Lo primero en lo que muchos pensamos es en las redes de educación y sanidad públicas, que se mantienen en pie aunque tambaleándose y que, con amplias deficiencias agravadas en los últimos años, siguen siendo ejemplo sobre todo en comparación con otros sistemas mucho más privatizados. Sin embargo, defendido este precario consenso, surgen otras preguntas, quizá incómodas, que me da la sensación de que nunca se abordan en los espacios que se dedican a teorizar acerca de los futuros deseables.
¿Querremos libertad de expresión? ¿La libertad de prensa nos parece algo que mantener? ¿Dónde se pone la línea entre la tecnología que es un derecho y la tecnología que es un lujo? ¿Nos vamos a otorgar vías de escape en las sociedades que construiremos? ¿Cómo nos vamos a encargar de mantener la memoria y qué relato utilizaremos para ello? ¿Tendremos cárceles, tendremos policía? Y, por sintetizar las continuas discusiones entre las diversas corrientes de la izquierda en los últimos dos siglos: ¿queremos Estado? ¿Qué tipo de Estado? ¿Queremos democracia? ¿Qué tipo de democracia?

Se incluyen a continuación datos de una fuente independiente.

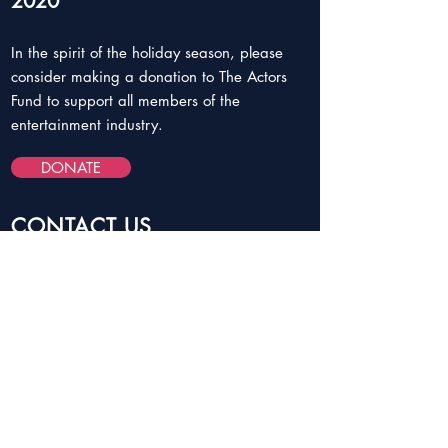
2020
In the spirit of the holiday season, please
consider making a donation to The Actors
Fund to support all members of the
entertainment industry.
DONATE
CONTACT US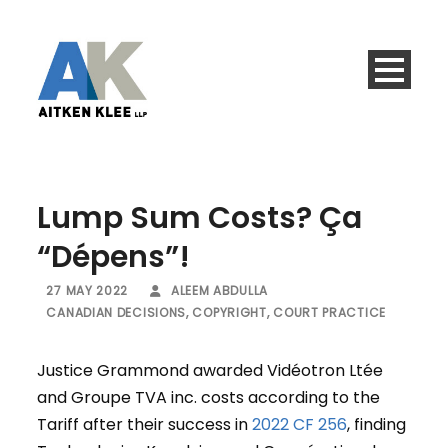
Lump Sum Costs? Ça
“Dépens”!
27 MAY 2022
ALEEM ABDULLA
CANADIAN DECISIONS
,
COPYRIGHT
,
COURT PRACTICE
Justice Grammond awarded Vidéotron Ltée
and Groupe TVA inc. costs according to the
Tariff after their success in
2022 CF 256
, finding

Entiendo que a muchos de los lectores la respuesta a estas preguntas le parecerá más que obvia y estén tentados a desuscribirse de la newsletter por el atrevimiento de plantearlas. Yo no tengo la respuesta definitiva a la mayoría de ellas y me gustaría un debate público en el que formularlas per se no molestara, a pesar de que pueda revelar sesgos y privilegios. Lo que tengo claro desde hace mucho tiempo es que la crisis climática obliga, por la velocidad de su implantación y su enraizamiento con la podredumbre del modelo productivo capitalista, a plantearse diversos horizontes temporales, porque no nos podemos permitir el advenimiento de una revolución que de respuestas satisfactorias a todas esas cuestiones. Me surgen diferentes contestaciones a esas preguntas en el corto, en el medio y en el largo plazo y eso es en sí una contradicción que me parece absolutamente legítima.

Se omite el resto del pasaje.